**Your task**. The response should contain only those lines of the entries below that include the string "section".

**Records excerpted from a collection**.
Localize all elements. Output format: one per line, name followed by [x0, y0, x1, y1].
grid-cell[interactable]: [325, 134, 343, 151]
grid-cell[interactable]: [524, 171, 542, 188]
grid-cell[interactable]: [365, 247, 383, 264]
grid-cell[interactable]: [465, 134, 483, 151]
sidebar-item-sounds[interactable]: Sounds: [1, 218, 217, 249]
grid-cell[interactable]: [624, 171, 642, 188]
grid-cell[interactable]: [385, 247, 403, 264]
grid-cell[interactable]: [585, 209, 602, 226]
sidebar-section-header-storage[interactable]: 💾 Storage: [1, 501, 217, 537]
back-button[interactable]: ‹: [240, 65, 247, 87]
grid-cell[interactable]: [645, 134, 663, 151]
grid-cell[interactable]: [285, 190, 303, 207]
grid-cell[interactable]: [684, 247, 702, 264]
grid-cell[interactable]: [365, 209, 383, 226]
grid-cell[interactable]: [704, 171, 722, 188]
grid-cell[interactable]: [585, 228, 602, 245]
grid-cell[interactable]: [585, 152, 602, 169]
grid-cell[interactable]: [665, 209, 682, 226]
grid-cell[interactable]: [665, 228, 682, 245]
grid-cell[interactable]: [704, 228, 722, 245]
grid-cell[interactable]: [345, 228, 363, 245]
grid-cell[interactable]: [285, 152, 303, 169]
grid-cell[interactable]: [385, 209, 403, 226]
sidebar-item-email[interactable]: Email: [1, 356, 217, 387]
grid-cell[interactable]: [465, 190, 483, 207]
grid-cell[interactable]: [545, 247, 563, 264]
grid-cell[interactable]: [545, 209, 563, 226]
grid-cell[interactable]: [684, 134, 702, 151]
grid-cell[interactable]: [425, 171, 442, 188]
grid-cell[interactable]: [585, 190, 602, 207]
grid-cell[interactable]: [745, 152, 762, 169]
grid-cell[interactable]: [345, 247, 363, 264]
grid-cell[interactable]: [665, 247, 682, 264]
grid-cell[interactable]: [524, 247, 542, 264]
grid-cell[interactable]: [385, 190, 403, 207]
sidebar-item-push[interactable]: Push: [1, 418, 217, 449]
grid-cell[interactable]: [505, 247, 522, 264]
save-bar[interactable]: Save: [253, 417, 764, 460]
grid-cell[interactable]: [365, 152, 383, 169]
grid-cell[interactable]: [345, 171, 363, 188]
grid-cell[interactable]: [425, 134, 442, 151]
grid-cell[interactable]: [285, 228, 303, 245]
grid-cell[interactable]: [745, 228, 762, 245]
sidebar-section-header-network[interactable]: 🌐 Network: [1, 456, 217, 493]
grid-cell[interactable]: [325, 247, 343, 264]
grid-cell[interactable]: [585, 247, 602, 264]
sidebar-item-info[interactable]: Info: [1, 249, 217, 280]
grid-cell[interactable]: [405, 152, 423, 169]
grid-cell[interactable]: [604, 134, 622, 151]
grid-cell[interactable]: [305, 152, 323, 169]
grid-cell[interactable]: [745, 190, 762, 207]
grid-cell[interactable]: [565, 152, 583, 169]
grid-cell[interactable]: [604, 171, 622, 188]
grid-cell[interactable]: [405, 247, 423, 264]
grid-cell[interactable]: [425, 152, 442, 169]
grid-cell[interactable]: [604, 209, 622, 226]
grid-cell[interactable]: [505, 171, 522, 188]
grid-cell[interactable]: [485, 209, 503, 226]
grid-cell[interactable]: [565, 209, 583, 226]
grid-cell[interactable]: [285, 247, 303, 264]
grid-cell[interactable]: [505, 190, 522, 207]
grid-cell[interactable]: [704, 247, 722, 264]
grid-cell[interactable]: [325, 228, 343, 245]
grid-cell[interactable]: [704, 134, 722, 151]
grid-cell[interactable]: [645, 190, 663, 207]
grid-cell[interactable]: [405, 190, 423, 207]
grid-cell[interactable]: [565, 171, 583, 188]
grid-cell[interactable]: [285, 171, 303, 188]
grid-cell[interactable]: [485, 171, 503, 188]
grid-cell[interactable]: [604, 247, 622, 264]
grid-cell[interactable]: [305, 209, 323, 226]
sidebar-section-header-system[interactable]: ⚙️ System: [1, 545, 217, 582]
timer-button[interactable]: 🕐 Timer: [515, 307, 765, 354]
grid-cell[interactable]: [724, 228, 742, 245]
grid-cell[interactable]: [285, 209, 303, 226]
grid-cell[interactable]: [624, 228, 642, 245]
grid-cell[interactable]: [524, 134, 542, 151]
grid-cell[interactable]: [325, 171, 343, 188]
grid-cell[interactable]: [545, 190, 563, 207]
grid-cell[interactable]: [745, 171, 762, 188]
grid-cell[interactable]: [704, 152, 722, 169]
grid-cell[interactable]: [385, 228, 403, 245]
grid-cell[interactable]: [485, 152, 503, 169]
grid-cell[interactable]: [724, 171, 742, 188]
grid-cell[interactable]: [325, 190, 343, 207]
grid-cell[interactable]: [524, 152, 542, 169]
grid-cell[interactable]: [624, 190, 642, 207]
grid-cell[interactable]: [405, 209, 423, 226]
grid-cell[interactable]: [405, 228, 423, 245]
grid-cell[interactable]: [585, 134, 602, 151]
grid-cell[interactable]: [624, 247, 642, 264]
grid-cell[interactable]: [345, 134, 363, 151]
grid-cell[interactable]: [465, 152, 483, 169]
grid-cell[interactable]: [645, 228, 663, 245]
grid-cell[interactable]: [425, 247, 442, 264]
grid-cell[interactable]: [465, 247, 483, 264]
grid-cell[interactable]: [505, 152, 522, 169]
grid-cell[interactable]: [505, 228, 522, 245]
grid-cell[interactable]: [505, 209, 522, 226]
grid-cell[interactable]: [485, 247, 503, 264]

**Answer to this problem**.
sidebar-section-header-storage[interactable]: 💾 Storage: [1, 501, 217, 537]
sidebar-section-header-network[interactable]: 🌐 Network: [1, 456, 217, 493]
sidebar-section-header-system[interactable]: ⚙️ System: [1, 545, 217, 582]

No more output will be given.